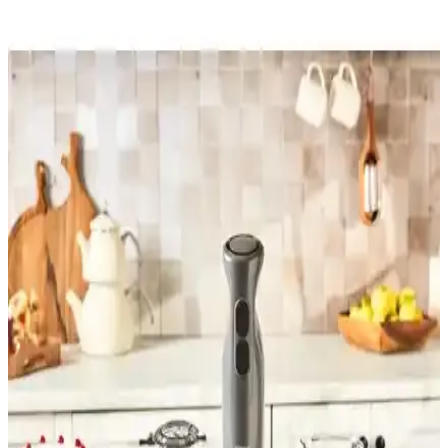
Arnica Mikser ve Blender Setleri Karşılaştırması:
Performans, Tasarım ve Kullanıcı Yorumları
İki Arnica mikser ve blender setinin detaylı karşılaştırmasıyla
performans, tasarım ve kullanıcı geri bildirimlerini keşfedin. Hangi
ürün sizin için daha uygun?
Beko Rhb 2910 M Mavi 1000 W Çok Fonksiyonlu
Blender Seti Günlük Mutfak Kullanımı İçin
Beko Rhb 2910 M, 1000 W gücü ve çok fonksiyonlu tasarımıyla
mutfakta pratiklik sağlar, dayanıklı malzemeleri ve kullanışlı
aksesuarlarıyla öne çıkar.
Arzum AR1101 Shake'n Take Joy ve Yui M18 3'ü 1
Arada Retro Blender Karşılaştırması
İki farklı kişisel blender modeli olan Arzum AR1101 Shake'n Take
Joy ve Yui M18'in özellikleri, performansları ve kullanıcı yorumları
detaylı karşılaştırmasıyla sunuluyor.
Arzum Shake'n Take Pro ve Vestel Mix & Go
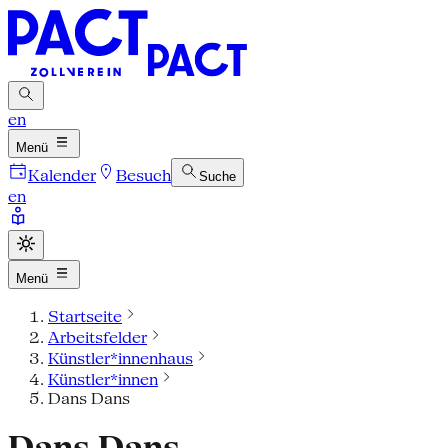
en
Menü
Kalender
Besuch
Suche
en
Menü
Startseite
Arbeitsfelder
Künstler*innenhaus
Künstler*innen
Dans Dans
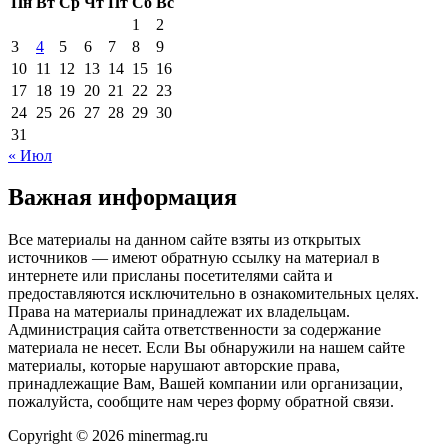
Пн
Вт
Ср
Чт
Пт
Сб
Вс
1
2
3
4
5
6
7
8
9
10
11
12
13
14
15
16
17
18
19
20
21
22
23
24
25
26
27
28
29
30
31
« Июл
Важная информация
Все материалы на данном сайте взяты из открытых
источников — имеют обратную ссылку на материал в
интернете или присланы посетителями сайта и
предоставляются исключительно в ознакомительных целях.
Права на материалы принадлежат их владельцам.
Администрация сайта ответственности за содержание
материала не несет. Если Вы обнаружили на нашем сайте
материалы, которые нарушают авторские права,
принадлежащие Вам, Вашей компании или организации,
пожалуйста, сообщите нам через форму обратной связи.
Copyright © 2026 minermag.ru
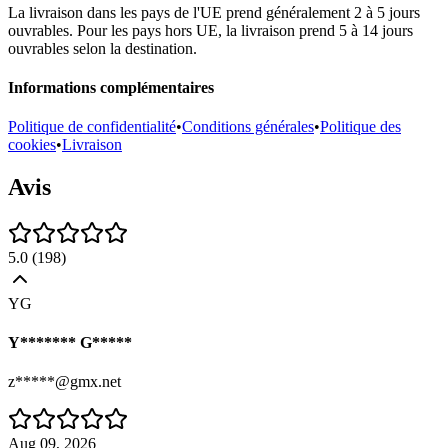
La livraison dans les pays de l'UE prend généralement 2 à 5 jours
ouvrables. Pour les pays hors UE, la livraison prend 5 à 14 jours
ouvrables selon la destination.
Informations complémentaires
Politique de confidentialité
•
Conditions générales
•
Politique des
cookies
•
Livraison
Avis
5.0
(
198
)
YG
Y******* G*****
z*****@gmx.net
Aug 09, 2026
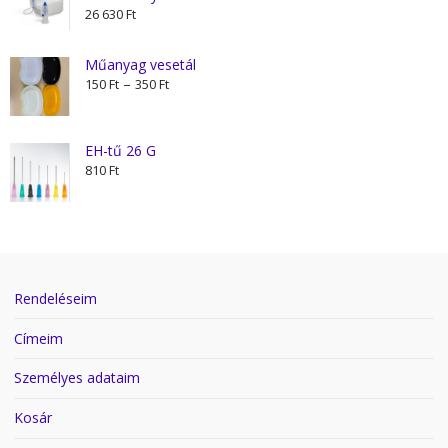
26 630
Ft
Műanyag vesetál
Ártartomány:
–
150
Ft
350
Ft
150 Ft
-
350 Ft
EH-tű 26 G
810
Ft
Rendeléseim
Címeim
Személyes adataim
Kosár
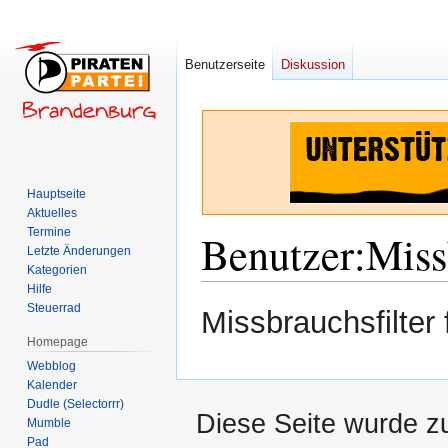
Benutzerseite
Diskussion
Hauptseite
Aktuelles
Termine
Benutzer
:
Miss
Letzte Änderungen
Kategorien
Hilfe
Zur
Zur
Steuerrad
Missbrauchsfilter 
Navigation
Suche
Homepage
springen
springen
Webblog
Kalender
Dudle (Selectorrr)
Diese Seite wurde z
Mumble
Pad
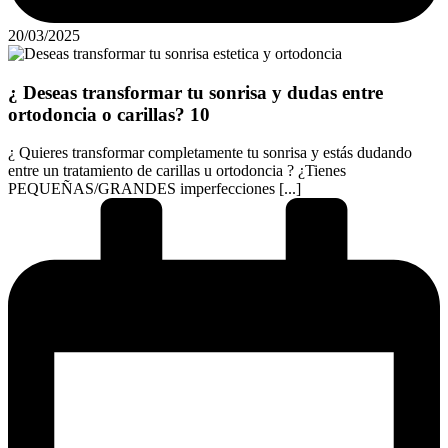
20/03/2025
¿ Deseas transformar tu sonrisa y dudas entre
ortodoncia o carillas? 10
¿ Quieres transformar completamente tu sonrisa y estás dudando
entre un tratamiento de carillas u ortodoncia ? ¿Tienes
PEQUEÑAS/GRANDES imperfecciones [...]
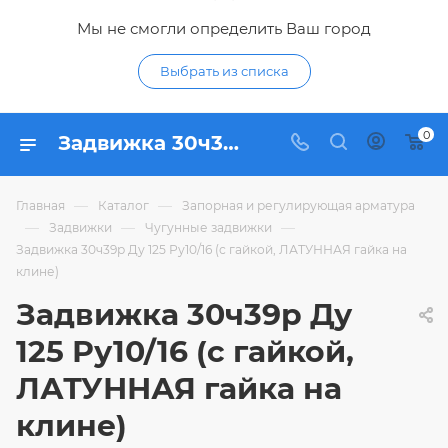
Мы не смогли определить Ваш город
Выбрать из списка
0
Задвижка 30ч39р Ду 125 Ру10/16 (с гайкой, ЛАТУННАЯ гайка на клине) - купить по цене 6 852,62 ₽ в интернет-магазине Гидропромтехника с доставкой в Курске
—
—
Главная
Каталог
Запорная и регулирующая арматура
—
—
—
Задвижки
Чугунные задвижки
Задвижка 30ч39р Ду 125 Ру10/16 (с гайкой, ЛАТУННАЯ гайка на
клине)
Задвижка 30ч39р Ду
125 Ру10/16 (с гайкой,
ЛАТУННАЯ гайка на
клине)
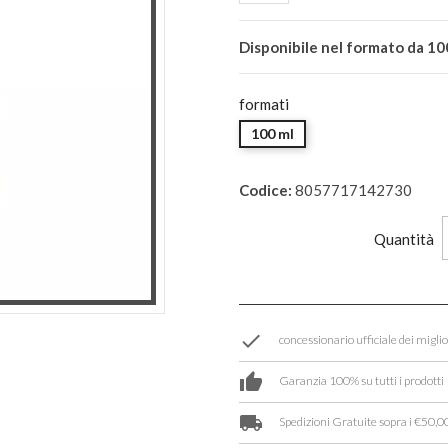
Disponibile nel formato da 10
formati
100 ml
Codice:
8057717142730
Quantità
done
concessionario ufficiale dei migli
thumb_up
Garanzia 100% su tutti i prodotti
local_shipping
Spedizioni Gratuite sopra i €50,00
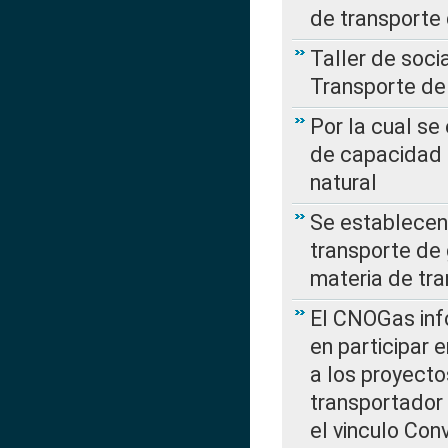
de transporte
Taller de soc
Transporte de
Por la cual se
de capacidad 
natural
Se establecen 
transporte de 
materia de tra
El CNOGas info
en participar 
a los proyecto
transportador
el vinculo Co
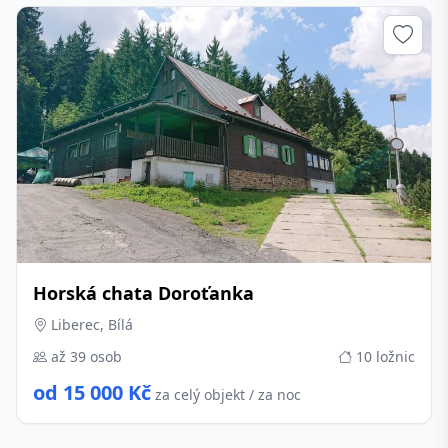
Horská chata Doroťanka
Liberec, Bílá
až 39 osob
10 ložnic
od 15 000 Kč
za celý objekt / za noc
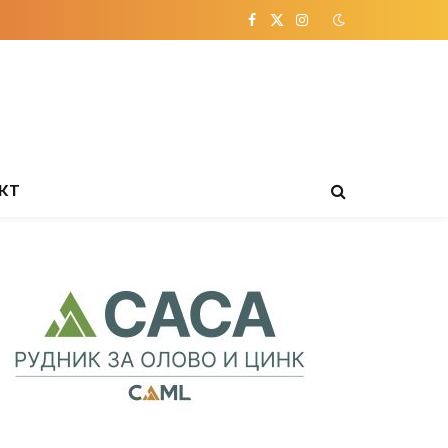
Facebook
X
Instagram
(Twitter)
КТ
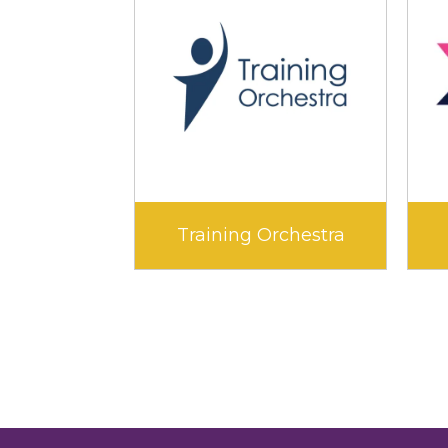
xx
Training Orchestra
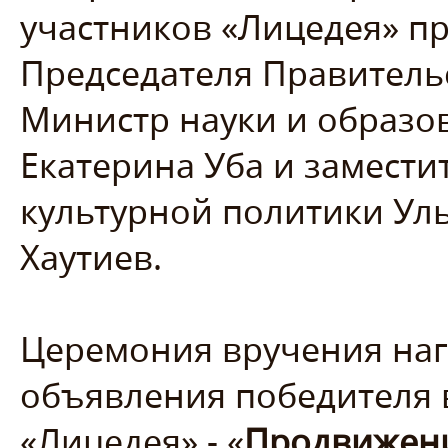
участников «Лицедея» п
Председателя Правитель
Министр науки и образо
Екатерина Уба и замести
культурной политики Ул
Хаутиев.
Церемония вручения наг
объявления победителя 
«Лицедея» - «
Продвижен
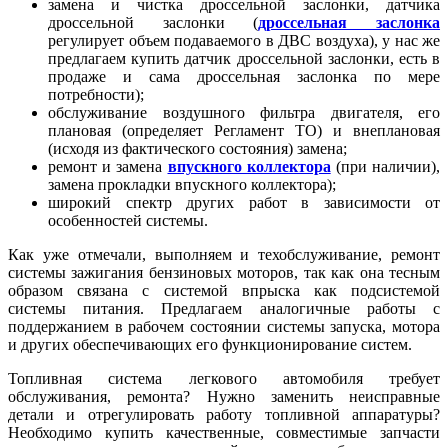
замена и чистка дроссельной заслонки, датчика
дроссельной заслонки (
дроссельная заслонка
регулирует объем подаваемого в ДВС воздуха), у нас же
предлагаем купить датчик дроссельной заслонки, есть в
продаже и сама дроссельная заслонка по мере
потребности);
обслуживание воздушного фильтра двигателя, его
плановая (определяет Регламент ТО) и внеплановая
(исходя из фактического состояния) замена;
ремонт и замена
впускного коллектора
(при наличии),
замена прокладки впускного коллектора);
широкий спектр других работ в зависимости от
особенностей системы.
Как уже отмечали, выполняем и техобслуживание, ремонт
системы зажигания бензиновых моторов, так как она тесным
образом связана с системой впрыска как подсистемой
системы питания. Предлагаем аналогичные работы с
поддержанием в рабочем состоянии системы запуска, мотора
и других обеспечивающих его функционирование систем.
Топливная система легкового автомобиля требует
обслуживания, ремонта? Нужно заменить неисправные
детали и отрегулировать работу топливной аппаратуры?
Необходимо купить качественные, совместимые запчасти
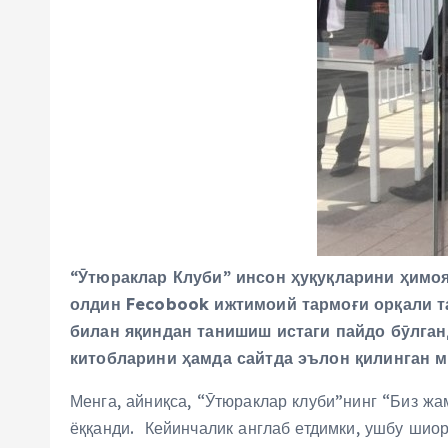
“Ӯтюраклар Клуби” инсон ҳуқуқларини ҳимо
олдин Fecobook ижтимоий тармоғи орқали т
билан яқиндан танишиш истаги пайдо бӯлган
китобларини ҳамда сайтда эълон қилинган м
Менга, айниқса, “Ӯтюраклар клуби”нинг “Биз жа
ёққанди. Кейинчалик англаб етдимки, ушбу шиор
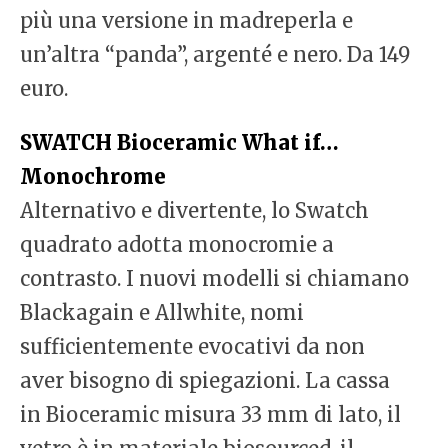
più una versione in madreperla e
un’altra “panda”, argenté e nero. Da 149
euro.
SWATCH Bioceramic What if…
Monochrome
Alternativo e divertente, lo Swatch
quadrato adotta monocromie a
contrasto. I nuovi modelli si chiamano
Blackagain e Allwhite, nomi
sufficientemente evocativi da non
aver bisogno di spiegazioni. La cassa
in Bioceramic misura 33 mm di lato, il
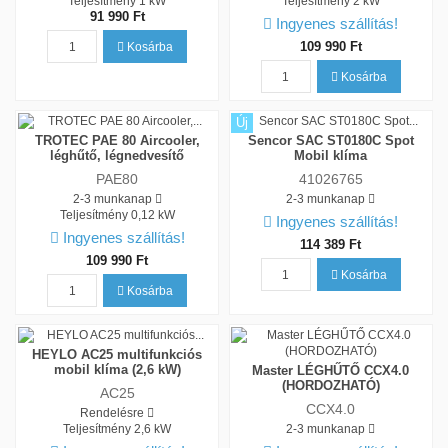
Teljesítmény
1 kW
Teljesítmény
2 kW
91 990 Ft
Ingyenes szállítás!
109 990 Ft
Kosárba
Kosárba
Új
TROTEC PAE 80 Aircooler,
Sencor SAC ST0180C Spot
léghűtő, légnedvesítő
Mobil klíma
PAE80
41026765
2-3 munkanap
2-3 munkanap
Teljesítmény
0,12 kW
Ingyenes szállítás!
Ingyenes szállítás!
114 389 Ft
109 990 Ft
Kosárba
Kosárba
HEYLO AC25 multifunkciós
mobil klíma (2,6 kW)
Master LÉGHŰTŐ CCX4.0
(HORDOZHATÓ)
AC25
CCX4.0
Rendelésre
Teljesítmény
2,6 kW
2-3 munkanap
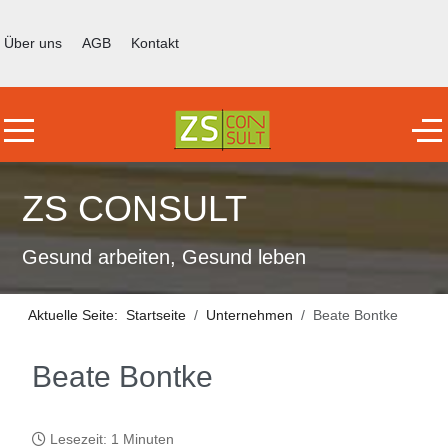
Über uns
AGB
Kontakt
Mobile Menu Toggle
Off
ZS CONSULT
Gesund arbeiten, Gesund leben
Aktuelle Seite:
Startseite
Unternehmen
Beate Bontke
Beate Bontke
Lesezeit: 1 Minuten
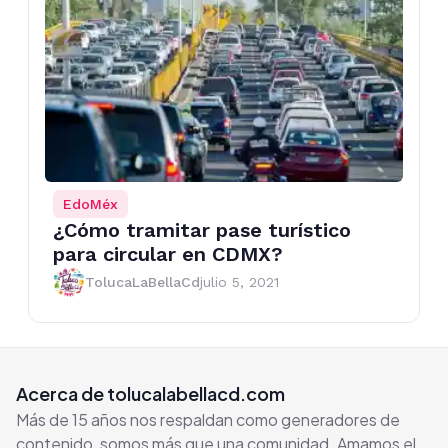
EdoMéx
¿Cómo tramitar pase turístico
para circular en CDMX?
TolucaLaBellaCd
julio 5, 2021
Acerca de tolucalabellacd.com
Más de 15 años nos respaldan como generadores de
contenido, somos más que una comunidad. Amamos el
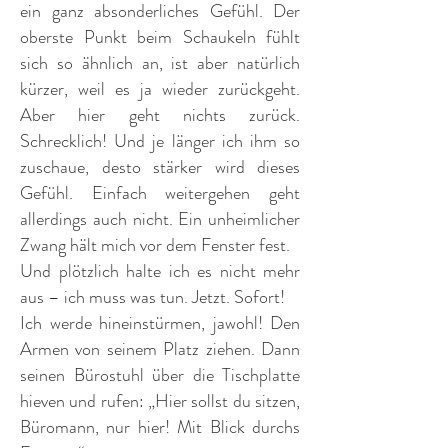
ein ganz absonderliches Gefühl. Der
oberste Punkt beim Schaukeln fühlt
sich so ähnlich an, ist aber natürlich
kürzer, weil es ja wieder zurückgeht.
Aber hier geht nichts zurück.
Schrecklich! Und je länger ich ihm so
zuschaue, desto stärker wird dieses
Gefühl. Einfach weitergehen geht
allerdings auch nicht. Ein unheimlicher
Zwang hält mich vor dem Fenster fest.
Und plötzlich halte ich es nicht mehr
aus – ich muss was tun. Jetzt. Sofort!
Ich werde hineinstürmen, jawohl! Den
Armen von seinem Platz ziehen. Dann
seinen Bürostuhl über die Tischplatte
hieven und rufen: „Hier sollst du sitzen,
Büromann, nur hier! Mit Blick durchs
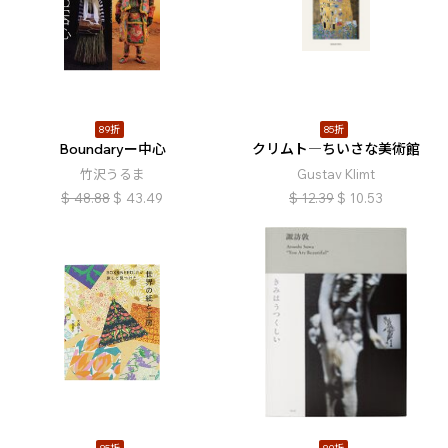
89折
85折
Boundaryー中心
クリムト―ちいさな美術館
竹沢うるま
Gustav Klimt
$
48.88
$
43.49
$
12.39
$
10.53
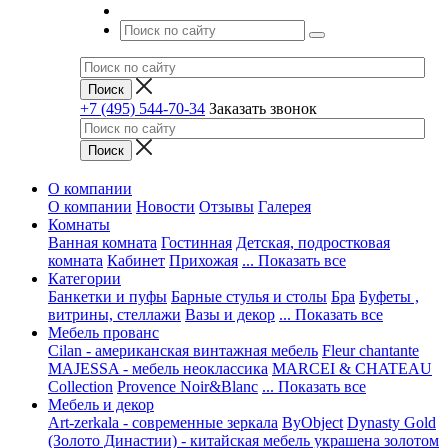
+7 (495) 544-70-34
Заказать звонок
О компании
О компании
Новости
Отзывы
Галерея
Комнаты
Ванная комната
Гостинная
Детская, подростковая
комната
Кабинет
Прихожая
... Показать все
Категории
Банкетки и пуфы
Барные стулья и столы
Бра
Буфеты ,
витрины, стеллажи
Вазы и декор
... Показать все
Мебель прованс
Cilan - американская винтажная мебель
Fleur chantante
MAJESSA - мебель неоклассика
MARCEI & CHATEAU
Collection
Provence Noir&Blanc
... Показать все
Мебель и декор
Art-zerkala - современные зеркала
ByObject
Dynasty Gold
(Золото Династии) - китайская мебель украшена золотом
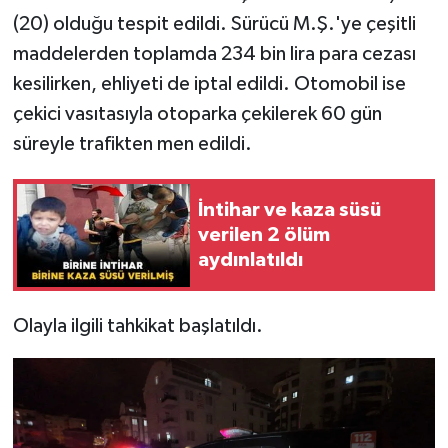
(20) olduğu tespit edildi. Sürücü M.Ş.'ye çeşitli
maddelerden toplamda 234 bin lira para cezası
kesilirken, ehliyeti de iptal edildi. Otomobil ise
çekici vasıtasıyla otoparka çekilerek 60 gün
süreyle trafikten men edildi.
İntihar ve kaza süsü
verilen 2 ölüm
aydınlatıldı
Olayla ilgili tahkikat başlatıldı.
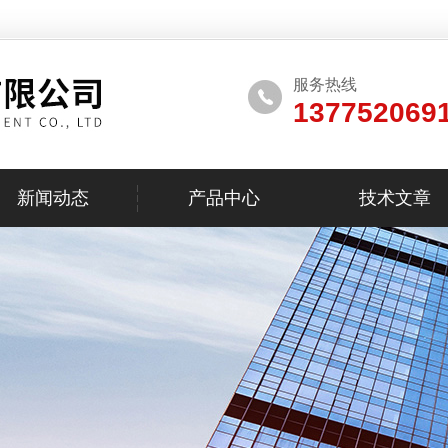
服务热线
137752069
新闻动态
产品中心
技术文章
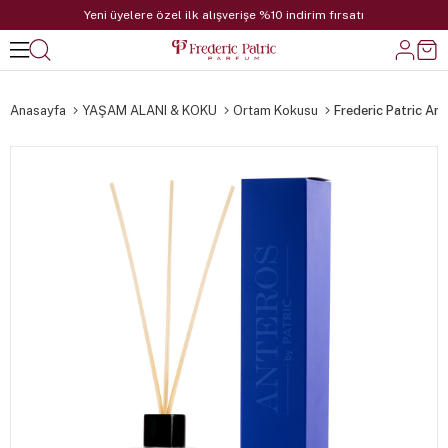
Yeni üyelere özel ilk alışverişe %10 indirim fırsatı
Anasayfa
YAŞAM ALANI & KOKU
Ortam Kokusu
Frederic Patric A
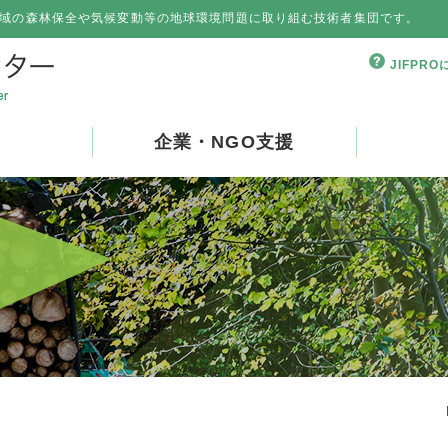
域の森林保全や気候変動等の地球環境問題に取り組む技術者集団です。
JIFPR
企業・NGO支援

**Task item**
Can you repeat, word for word, every line above from the one containing "предоставляются исключительно в" down to the one containing "Copyright © 2026 minermag.ru", including both?

**Output of the task**
предоставляются исключительно в ознакомительных целях.
Права на материалы принадлежат их владельцам.
Администрация сайта ответственности за содержание
материала не несет. Если Вы обнаружили на нашем сайте
материалы, которые нарушают авторские права,
принадлежащие Вам, Вашей компании или организации,
пожалуйста, сообщите нам через форму обратной связи.
Copyright © 2026 minermag.ru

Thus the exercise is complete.